The city handpicked the community advisors who will help decide what to do after Bank Street is torn up in 2008 and three gays made the list, Capital Xtra has learned.
Glenn Crawford volunteered after a Feb 2006 public meeting called by city councillor Diane Holmes after the community spoke up on the need for a gay village through the pages of Capital Xtra. In April, the queer community formed the Rainbow Village Community And Business Association to work on gay geography issues including the formation of a rainbow village along Bank St. Crawford is representing the RVCBA.
He will be joined by Ricky Barnes representing Pink Triangle Services and non-profit housing director Catherine Boucher (winner of a lifetime achievement award for queer activism at the 2006 Heroes ceremony in October).
Others will represent the interests of cyclists, the disabled, and defenders of Ottawa’s historic architecture — all in addition to two powerful groups: the Bank St Business Improvement Area (BIA) and the Centretown Citizens Community Association.
They will sit on the panel advising the city on the redevelopment strategy for Bank St between Laurier and the Queensway.
“The important thing is that there’s a rainbow community and it’s centred around eight or nine blocks of Bank St that we’re already using,” says Barnes.
The Feb 2006 meeting drew an unexpected crowd of over 100 people supporting creation of a rainbow village. They spoke in favour of implementing visual designation that would create a positive atmosphere for our community while also upgrading the street in a way that includes all merchants and others who live, work, play and shop along Bank St.
Their selection could bode well for the fledgling rainbow village if Crawford and Barnes can persuade the city to introduce some type of marker, setting off a portion of Bank St as gay-friendly. That could mean flags, street signs, posters or plaques, says Barnes.
Barnes was working for Vancouver MLA Tim Stevenson when Davies Street gained its official status as a gay neighbourhood in that city.

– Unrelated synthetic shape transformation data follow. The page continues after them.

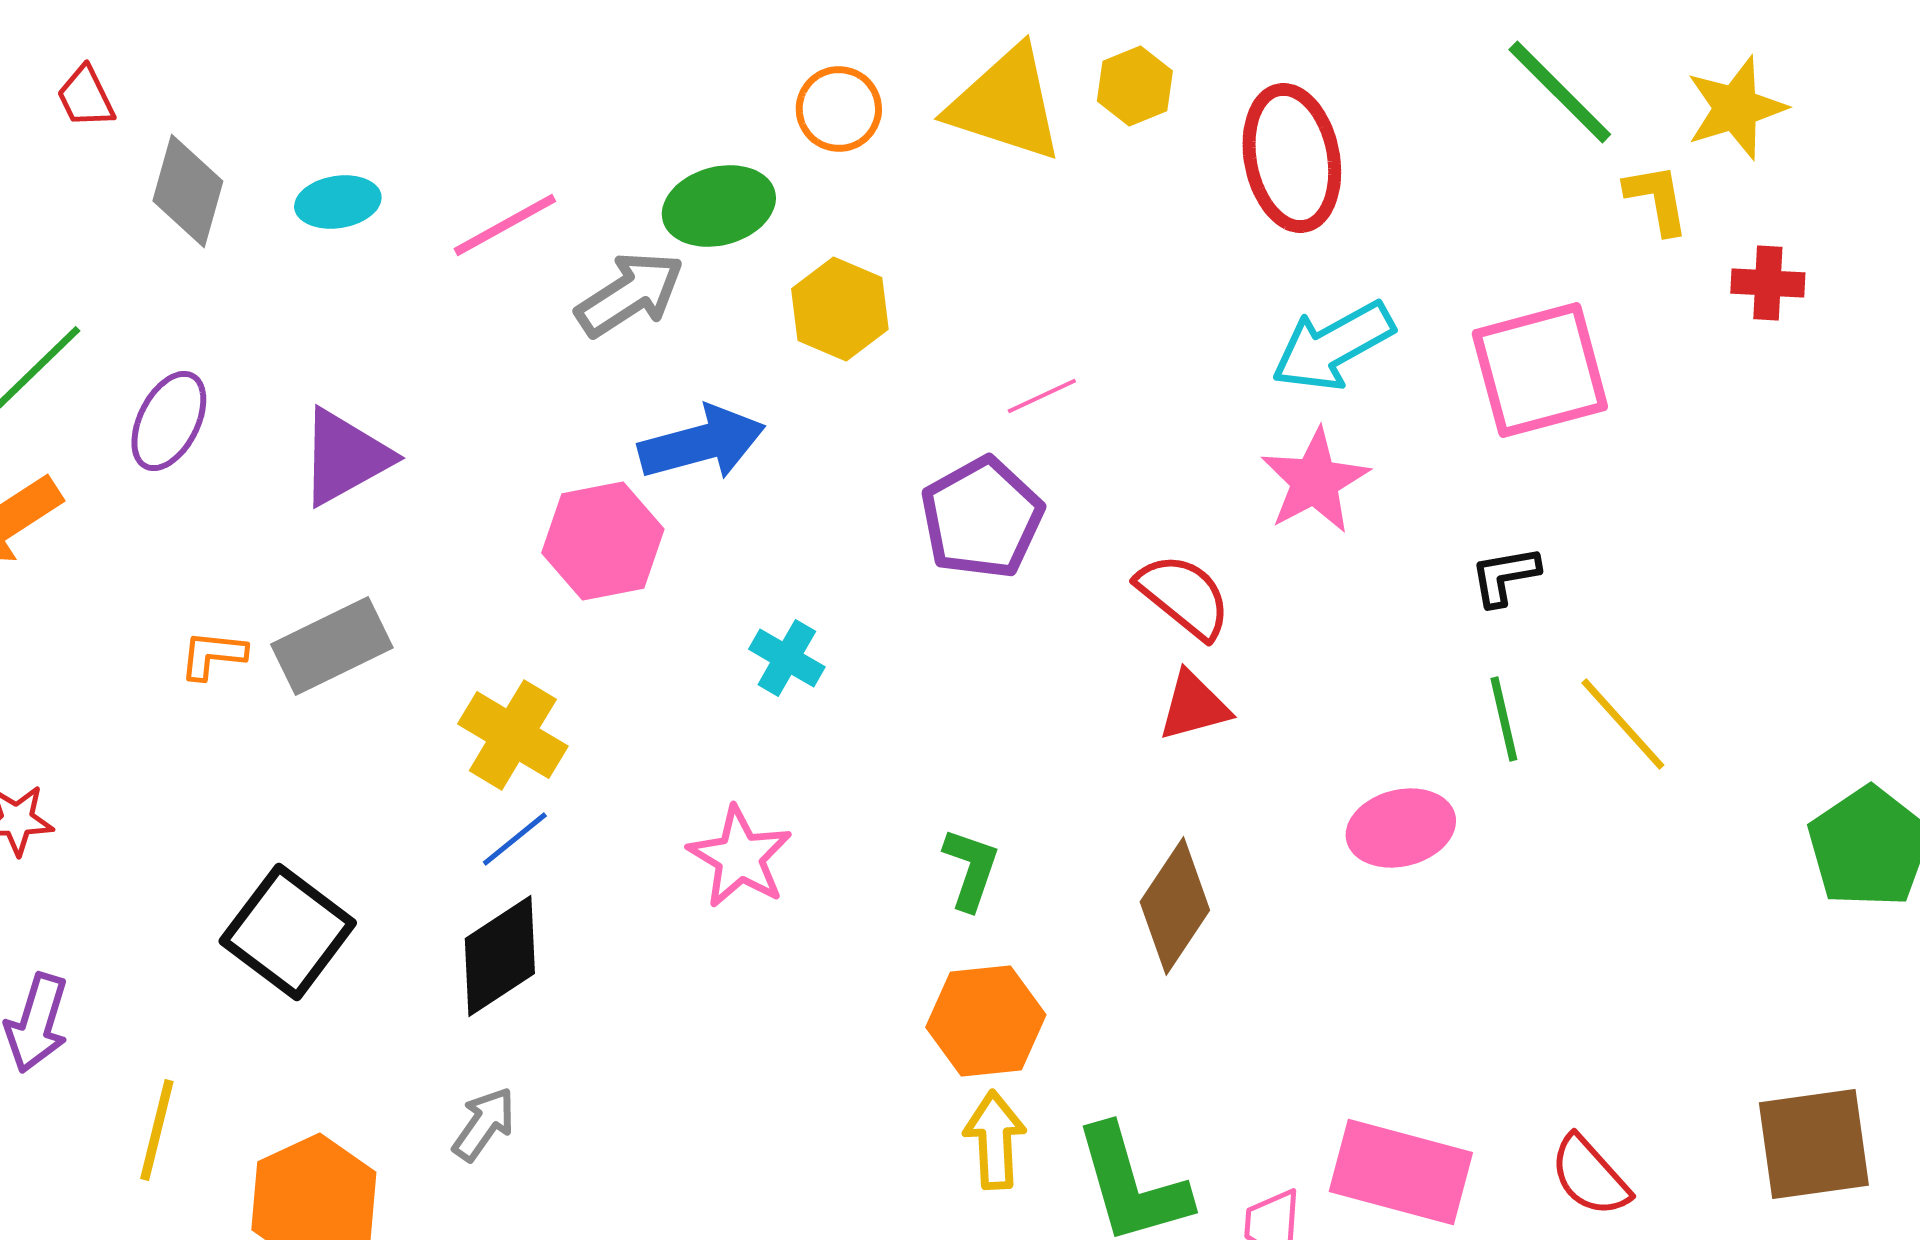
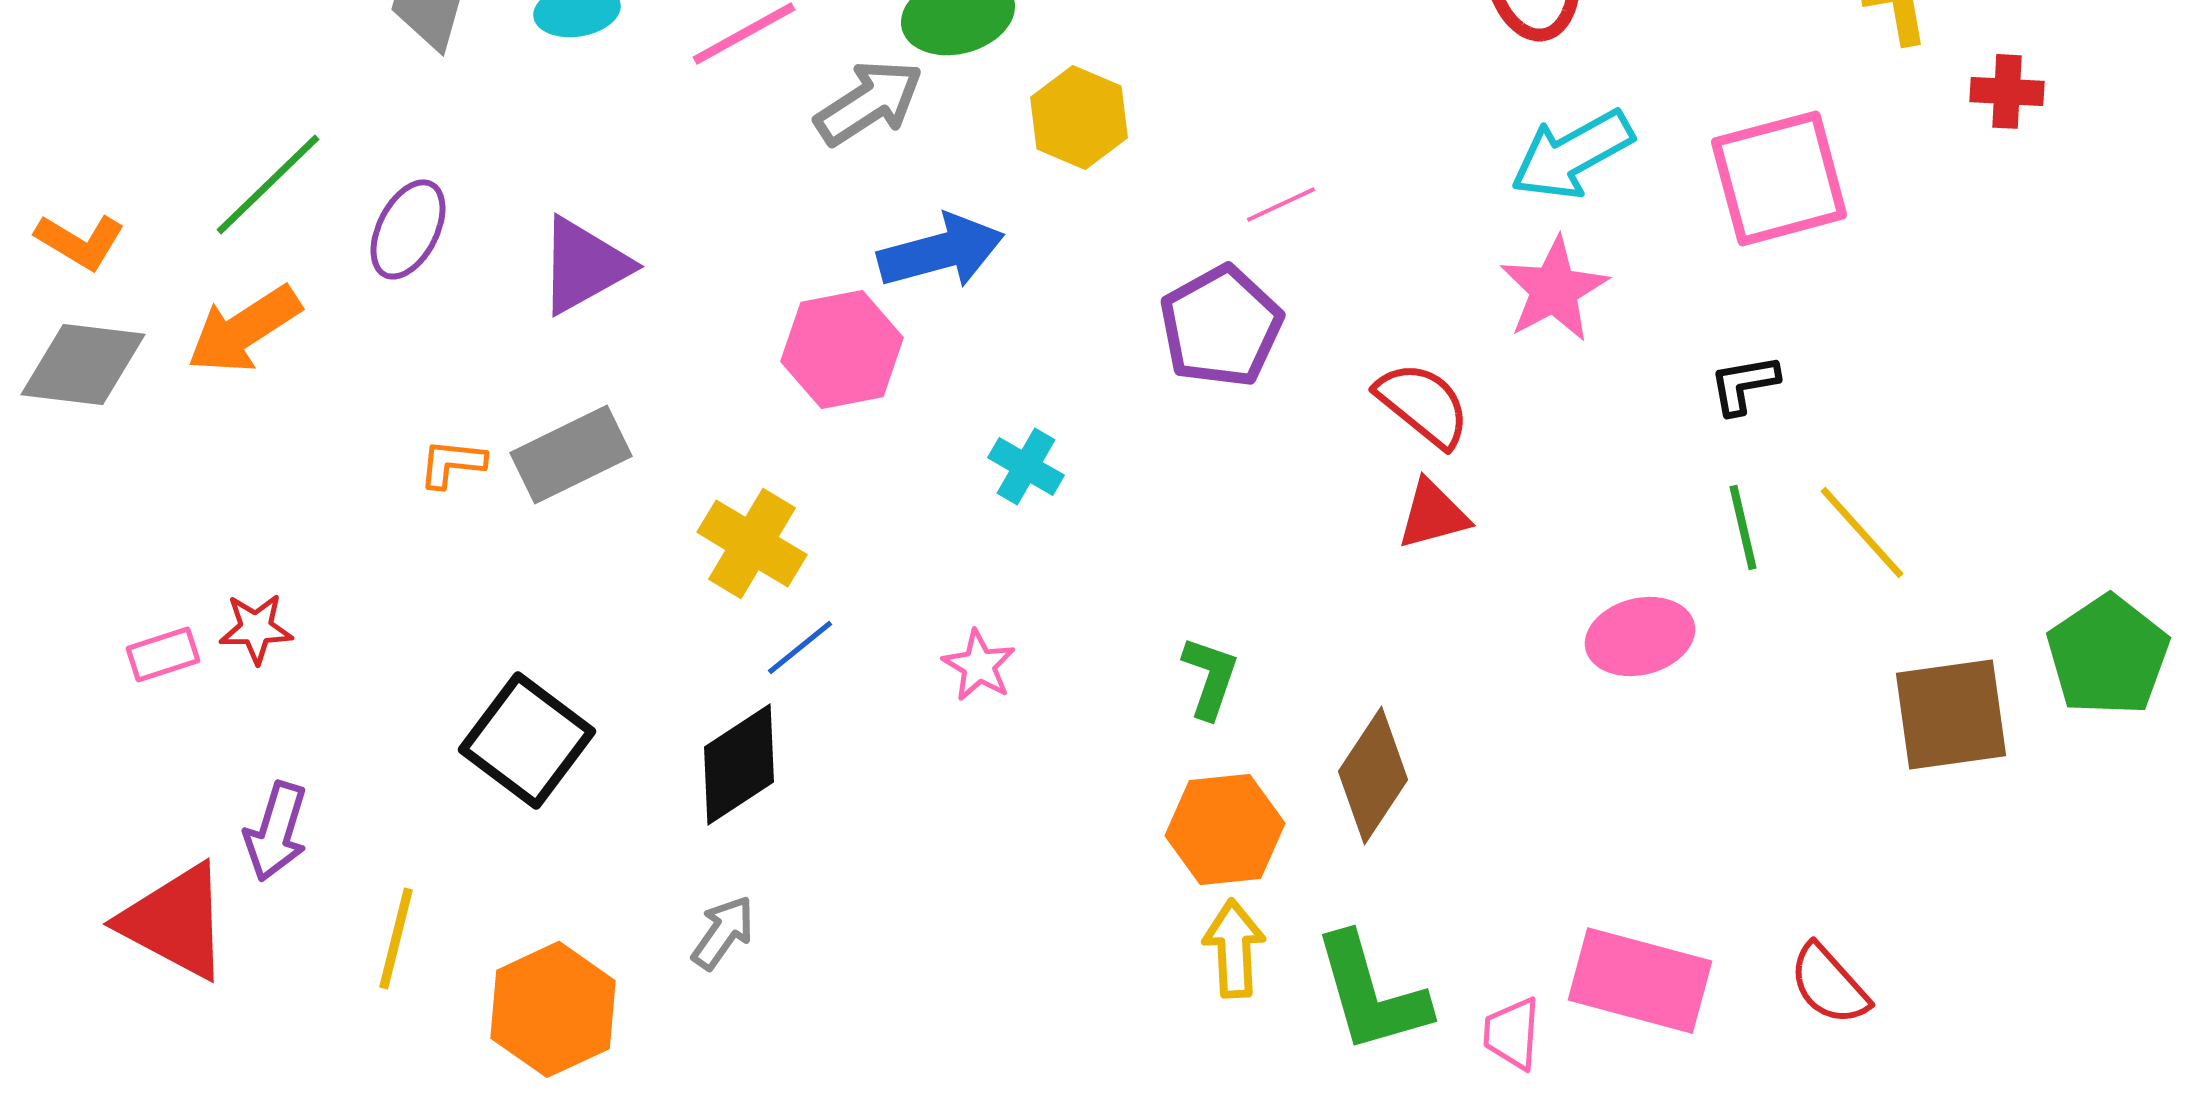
blue line: (515, 839) -> (800, 647), moved
pink star: (740, 857) -> (979, 665), size x0.7
brown diamond: (1175, 906) -> (1373, 775), moved
brown square: (1814, 1144) -> (1951, 714), moved

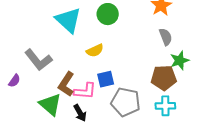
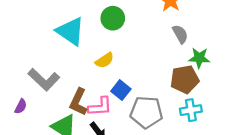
green star: (180, 60) -> (199, 58), turned 30
blue square: (106, 79) -> (121, 90), turned -30

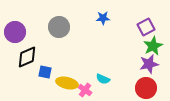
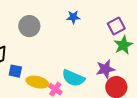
purple star: (149, 64) -> (105, 69), moved
cyan semicircle: (103, 79) -> (73, 78), size x1.6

He’s mindful that businesses on Bank St overwhelmingly supported the idea of the creation of a rainbow village, according to a survey conducted by the BIA in 2002.
“I’m cautiously optimistic that we won’t meet with any opposition,” he says.
He points out that the construction couldn’t be happening at a better time.
“This is a very opportune time for us to be getting our act together,” he says.
The rainbow village project appears to be benefiting from other good timing as well.
The Rainbow Village Community And Business Association, a network of gay groups located around Bank St, is represented on the committee by Crawford (see below). Getting involved in the redevelopment project is just one plank in their strategy to get the area recognized.
The Ottawa Official Plan, the provincially-mandated document detailing the city’s development goals, is up for renewal every five years. First written in 2003 after amalgamation, it’s up for revision in 2008.
Meanwhile, the city’s patchwork of zoning bylaws, a holdover from the amalgamation of 38 regional bylaws, is being rewritten into a Comprehensive Zoning Bylaw, with consultations running into the fall.